My research activities mainly focus on three areas. First, water studies with the aim of understanding the role of water in history, society and civilisation, with a particular emphasis on comparative religion and food systems in changing environments. In Africa, my main area of study is the Nile Basin region – Egypt, Ethiopia, Tanzania and Uganda. While the emphasis on water and religion – central themes structured around questions of life and death – have been re-occurring, I have also focused on water and food studies, since Africa’s current and future food challenges cannot be understood sufficiently without a historical perspective and comparative analysis of local and regional waterscapes and different water-society relations.
My second area of research focuses on death rituals and cremations, which is also linked to water and life-giving processes. I have studied Hindu and Buddhist funerals in Nepal, India and Bangladesh and prehistoric cremations in the Nordic countries. In Egypt, I studied the religious role of the Nile in the Ancient Egyptian civilisation, with a particular emphasis on the characteristics of the Nile waters during the flood and how these are incorporated into myths, cosmology and mortuary cults. In Scandinavia, I focus on the archaeology of death and study how death has structured societies by examining different aspects of cremation, mainly in the Iron Age. Finally, in a European context, I studied the role of the materiality of fire in the context of Hell and Purgatory as well as the role of water in Christianity.

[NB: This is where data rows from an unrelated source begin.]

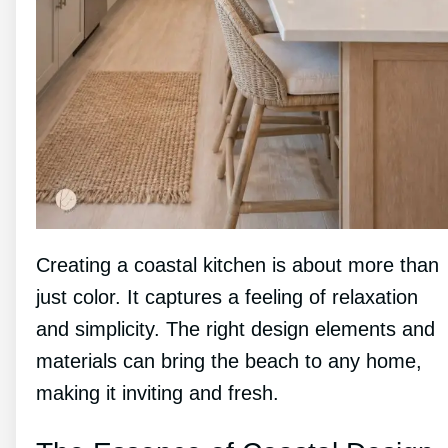
Creating a coastal kitchen is about more than
just color. It captures a feeling of relaxation
and simplicity. The right design elements and
materials can bring the beach to any home,
making it inviting and fresh.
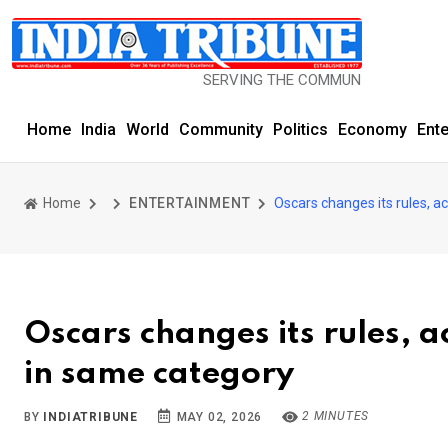
SERVING THE COMMUNITY SINCE 1977
Home
India
World
Community
Politics
Economy
Ent
Home
ENTERTAINMENT
Oscars changes its rules, a
Oscars changes its rules, a
in same category
2 MINUTES
BY
INDIATRIBUNE
MAY 02, 2026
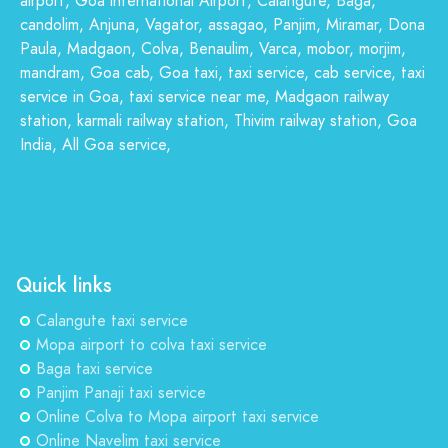
airport, Goa international Airport, Calangute, Baga,
candolim, Anjuna, Vagator, assagao, Panjim, Miramar, Dona
Paula, Madgaon, Colva, Benaulim, Varca, mobor, morjim,
mandram, Goa cab, Goa taxi, taxi service, cab service, taxi
service in Goa, taxi service near me, Madgaon railway
station, karmali railway station, Thivim railway station, Goa
India, All Goa service,
Quick links
Calangute taxi service
Mopa airport to colva taxi service
Baga taxi service
Panjim Panaji taxi service
Online Colva to Mopa airport taxi service
Online Navelim taxi service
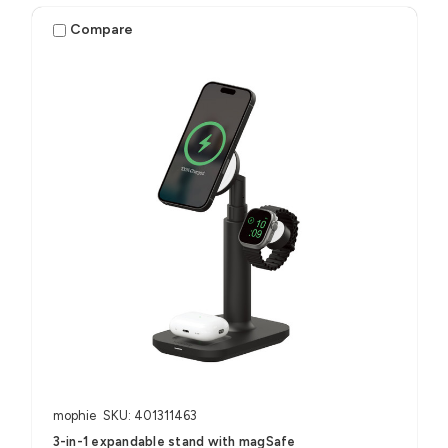
Compare
mophie
SKU: 401311463
3-in-1 expandable stand with magSafe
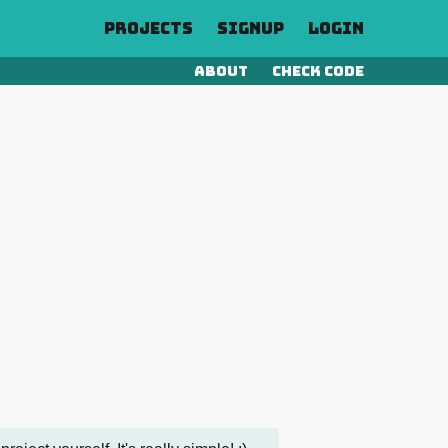
Projects
Signup
Login
About
Check Code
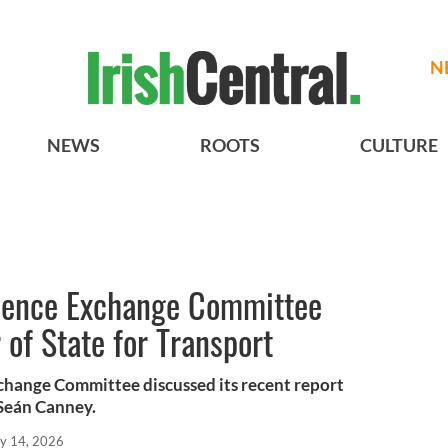
N
NEWS
ROOTS
CULTURE
Licence Exchange Committee
 of State for Transport
xchange Committee discussed its recent report
Seán Canney.
y 14, 2026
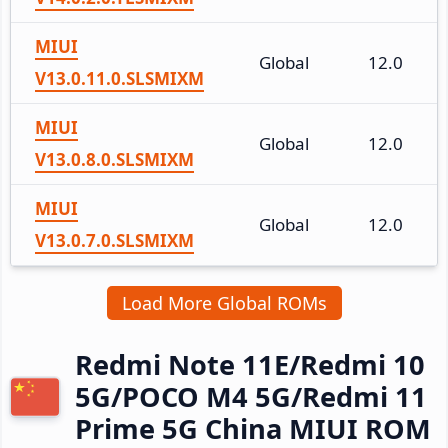
MIUI
Global
12.0
V13.0.11.0.SLSMIXM
MIUI
Global
12.0
V13.0.8.0.SLSMIXM
MIUI
Global
12.0
V13.0.7.0.SLSMIXM
Load More Global ROMs
Redmi Note 11E/Redmi 10
5G/POCO M4 5G/Redmi 11
Prime 5G China MIUI ROM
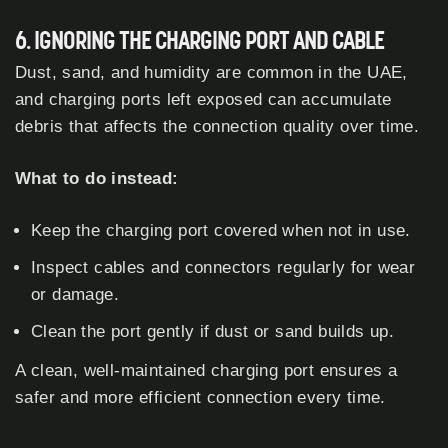
6. IGNORING THE CHARGING PORT AND CABLE
Dust, sand, and humidity are common in the UAE,
and charging ports left exposed can accumulate
debris that affects the connection quality over time.
What to do instead:
Keep the charging port covered when not in use.
Inspect cables and connectors regularly for wear
or damage.
Clean the port gently if dust or sand builds up.
A clean, well-maintained charging port ensures a
safer and more efficient connection every time.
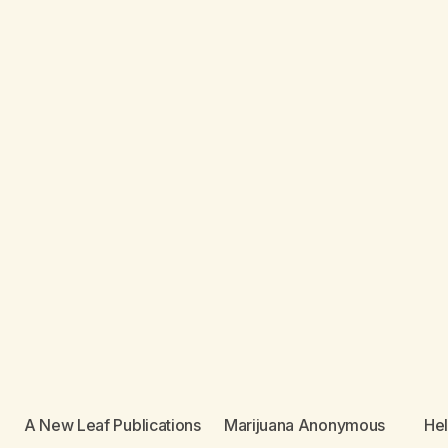
A New Leaf Publications
Marijuana Anonymous
He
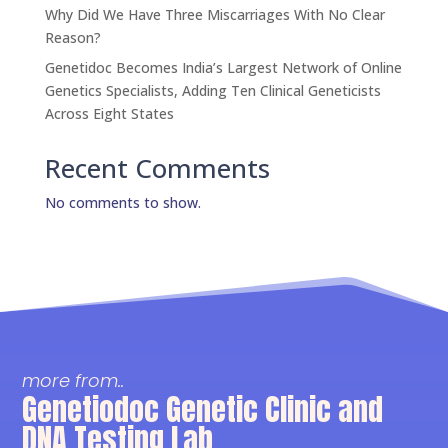
Why Did We Have Three Miscarriages With No Clear
Reason?
Genetidoc Becomes India’s Largest Network of Online
Genetics Specialists, Adding Ten Clinical Geneticists
Across Eight States
Recent Comments
No comments to show.
more from..
Genetiodoc Genetic Clinic and
DNA Testing Lab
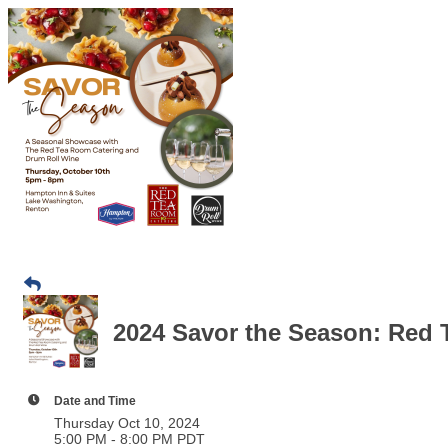
2024 Savor the Season: Red
Date and Time
Thursday Oct 10, 2024
5:00 PM - 8:00 PM PDT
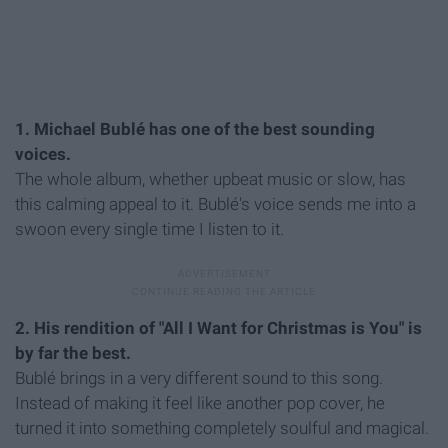
1. Michael Bublé has one of the best sounding
voices.
The whole album, whether upbeat music or slow, has
this calming appeal to it. Bublé's voice sends me into a
swoon every single time I listen to it.
2. His rendition of "All I Want for Christmas is You" is
by far the best.
Bublé brings in a very different sound to this song.
Instead of making it feel like another pop cover, he
turned it into something completely soulful and magical.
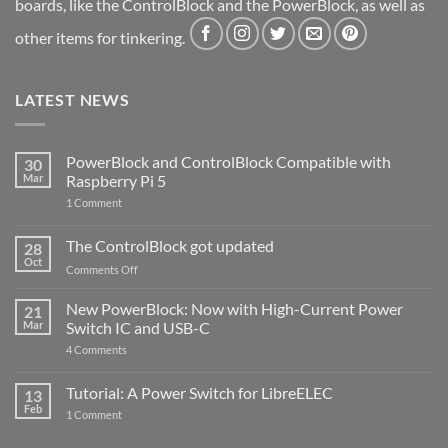
boards, like the ControlBlock and the PowerBlock, as well as
other items for tinkering.
LATEST NEWS
PowerBlock and ControlBlock Compatible with
30
Mar
Raspberry Pi 5
on
1 Comment
PowerBlock
and
ControlBlock
The ControlBlock got updated
28
Compatible
Oct
with
on
Comments Off
Raspberry
The
Pi
ControlBlock
New PowerBlock: Now with High-Current Power
5
21
got
Mar
Switch IC and USB-C
updated
on
4 Comments
New
PowerBlock:
Now
Tutorial: A Power Switch for LibreELEC
13
with
Feb
on
High-
1 Comment
Tutorial:
Current
A
Power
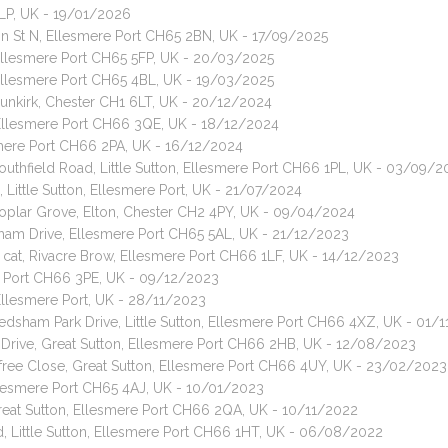
4LP, UK - 19/01/2026
nson St N, Ellesmere Port CH65 2BN, UK - 17/09/2025
 Ellesmere Port CH65 5FP, UK - 20/03/2025
 Ellesmere Port CH65 4BL, UK - 19/03/2025
Dunkirk, Chester CH1 6LT, UK - 20/12/2024
n, Ellesmere Port CH66 3QE, UK - 18/12/2024
esmere Port CH66 2PA, UK - 16/12/2024
Southfield Road, Little Sutton, Ellesmere Port CH66 1PL, UK - 03/09/
 Little Sutton, Ellesmere Port, UK - 21/07/2024
Poplar Grove, Elton, Chester CH2 4PY, UK - 09/04/2024
ham Drive, Ellesmere Port CH65 5AL, UK - 21/12/2023
air cat, Rivacre Brow, Ellesmere Port CH66 1LF, UK - 14/12/2023
ere Port CH66 3PE, UK - 09/12/2023
 Ellesmere Port, UK - 28/11/2023
Ledsham Park Drive, Little Sutton, Ellesmere Port CH66 4XZ, UK - 01/
 Drive, Great Sutton, Ellesmere Port CH66 2HB, UK - 12/08/2023
sfree Close, Great Sutton, Ellesmere Port CH66 4UY, UK - 23/02/2023
llesmere Port CH65 4AJ, UK - 10/01/2023
reat Sutton, Ellesmere Port CH66 2QA, UK - 10/11/2022
d, Little Sutton, Ellesmere Port CH66 1HT, UK - 06/08/2022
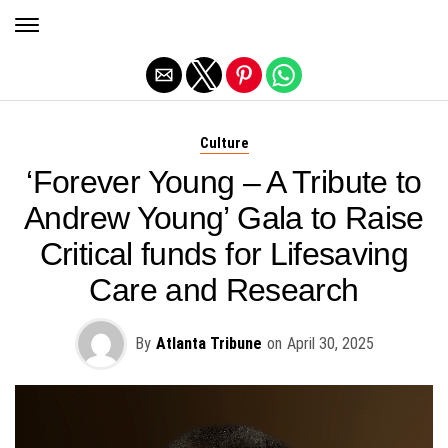
Exit mobile version
Culture
‘Forever Young – A Tribute to
Andrew Young’ Gala to Raise
Critical funds for Lifesaving
Care and Research
By
Atlanta Tribune
on
April 30, 2025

My third field of study is material culture studies, which include the other areas of research. By focusing on the material, the aim is to highlight the complex nature of the interaction between social strategies and material culture, which also include the natural world and with my specific focus: water. On an overall theoretical level the challenge is to approach the culture-nature dichotomy in ways enabling broad, non-reductionist analysis challenging both nature determinism and nature reductionism and hence understanding the role of water in the development and constitution of society.